この国民投票で、イタリア王国の統治より教皇の支配を望んだのは、投票者の1パーセントをわずかにこえる程度だった。
ローマ内では更に状況は厳しく、約25万人のうち数百人しか教皇権を支持しなかった。
イタリアのリソルジメント(統一運動)」の章にも書いたように、教皇の支配は独裁的であったため、モンテ・コンパトリのように長く教皇の直接支配が続いた土地でさえ、人々はほとんど帰属意識を持っていなかったのだ。
教皇は世俗権を失った。千年以上続いた教皇領の歴史は幕を下ろしたのだ。

ピウス9世は現状に激怒していた。
「イタリア軍が教皇庁の土地を占領したこと」は「不当、暴力、無益、無価値」であるとし、国王ヴィットーリオ・エマヌエーレ2世から一般の兵士にいたるまで、すべての関係者を破門した。
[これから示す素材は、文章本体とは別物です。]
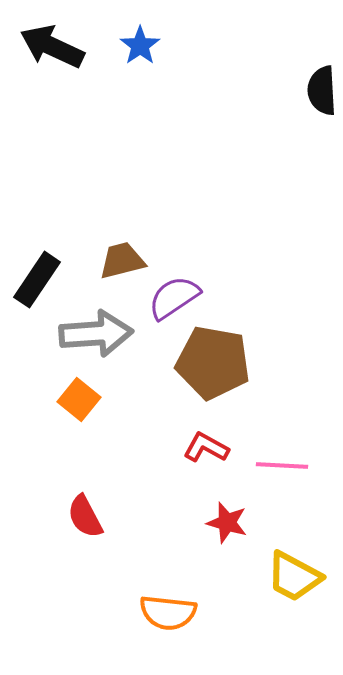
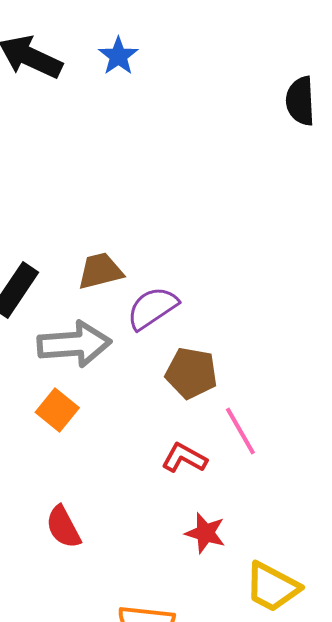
brown pentagon: (213, 363) -> (191, 373), size x0.7
pink line: (282, 466) -> (240, 431), moved, turned 57

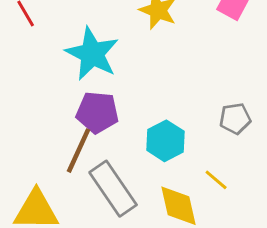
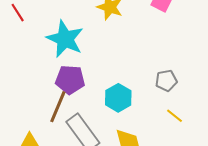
yellow line: (216, 180) -> (174, 116), moved

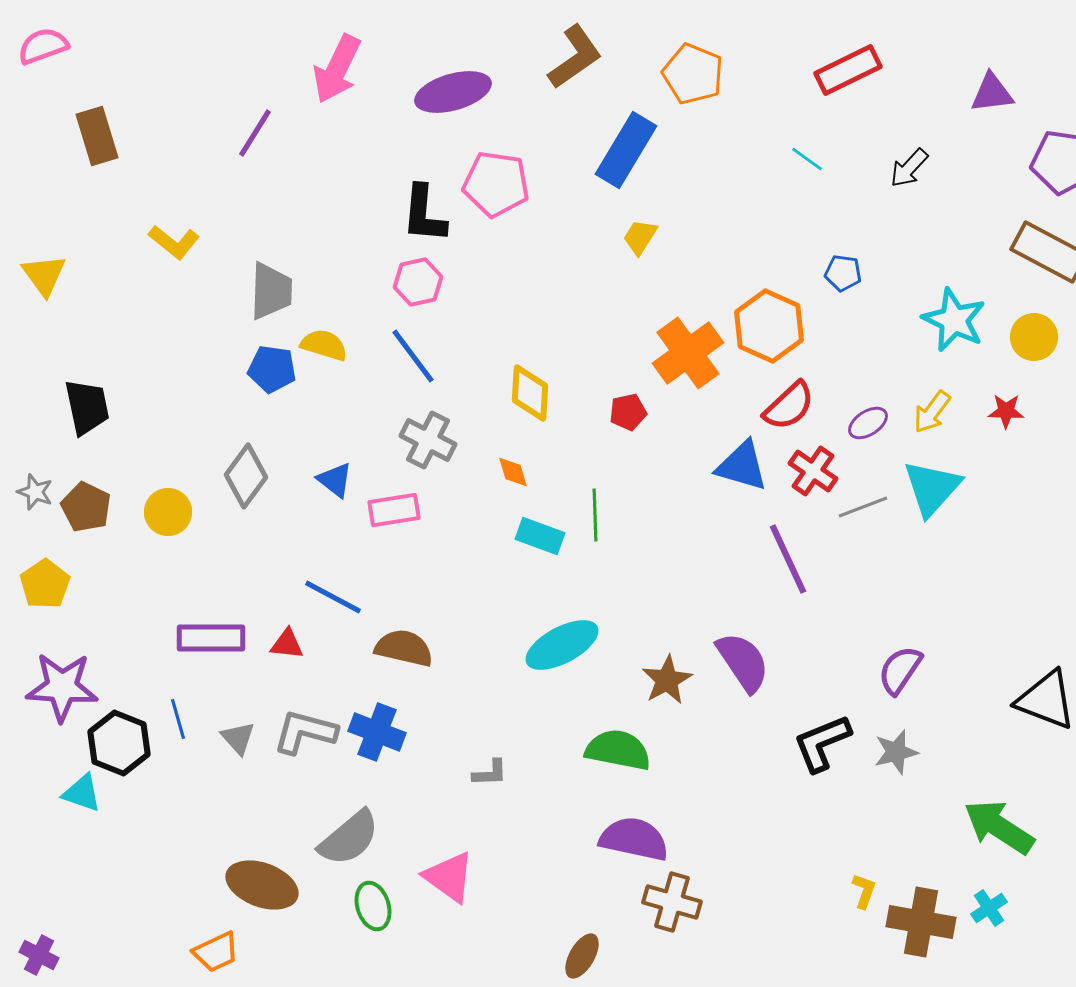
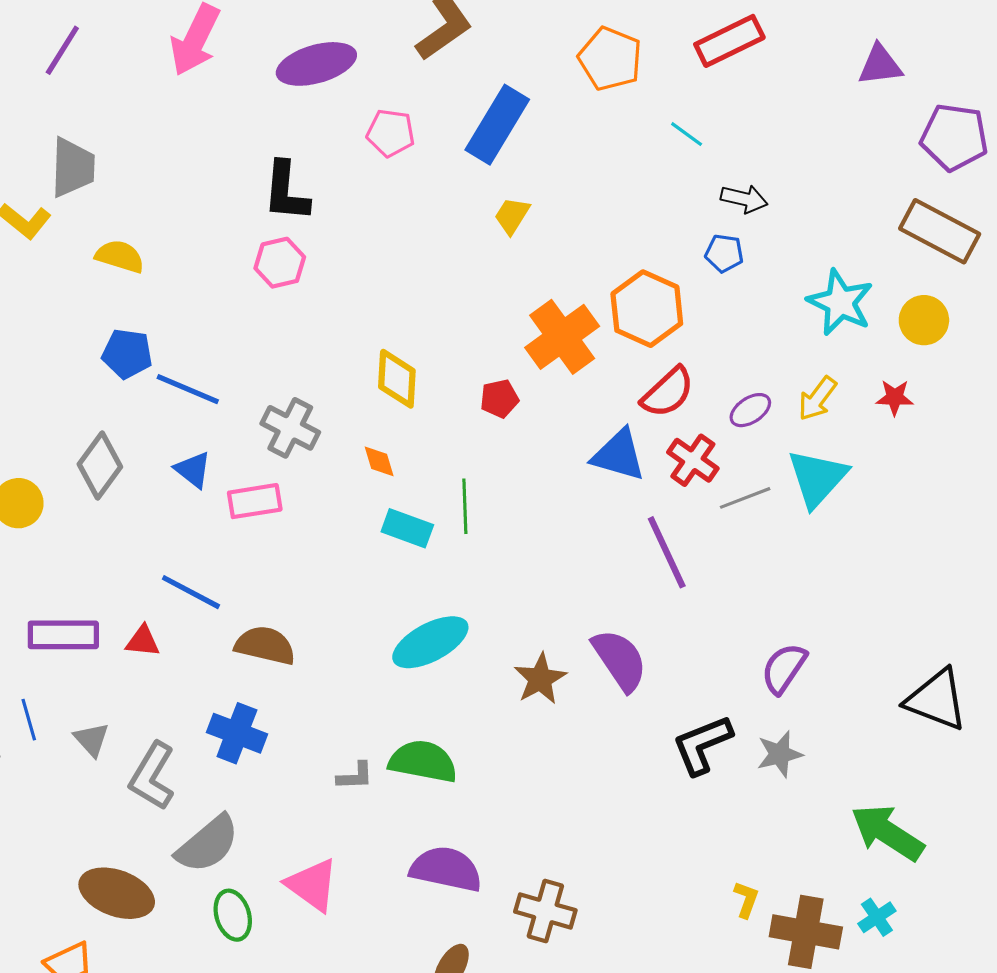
orange pentagon: (693, 74) -> (610, 59), moved
purple line: (255, 133) -> (62, 50), moved
black arrow: (909, 168) -> (744, 199), moved, turned -120
pink pentagon: (496, 184) -> (391, 133), moved, size x0.7
gray trapezoid: (271, 291) -> (73, 167), moved
yellow semicircle: (324, 345) -> (120, 256), moved
blue line: (413, 356) -> (188, 389), moved, turned -30
gray L-shape: (305, 732) -> (152, 776), moved, turned -74
green semicircle: (618, 750) -> (423, 761), moved
purple semicircle: (634, 839) -> (446, 869), moved

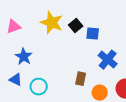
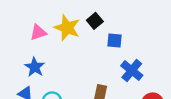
black square: (76, 26) -> (95, 21), moved
pink triangle: (14, 27) -> (38, 32), moved

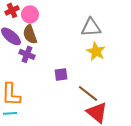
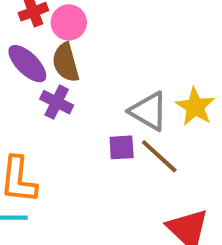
gray triangle: (91, 27) -> (149, 111), moved, turned 30
brown line: (88, 93) -> (159, 156), moved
イタリア国家はローマ教会との関係を調整するため、「教会保障法」を制定した。
この法律は、今は亡きカヴールの「教会と国家の分離」が原則となっており、以下の事柄を定めていた。

イタリア国家は教皇の自由と不可侵を保障

 

カステル=ガンドオルフォの別荘、ヴァチカンとラテラーノの教皇庁の宮殿、庭園、付属の土地を教皇が所有することを認める

 

教皇庁への年間300万リラの支払い


ピウス9世はローマ併合を認めていなかったので、この法律を受け入れず、自らを「ヴァチカンの囚人」と呼んだ。
だが「教会保障法」は、1929年のラテラーノ条約でイタリア国家と教皇庁が和解するまで、双方の関係を調整する役目を果たしていた。

ピウス9世は1878年まで教皇の座に就いていた、歴史上もっとも長い期間を務めた教皇である。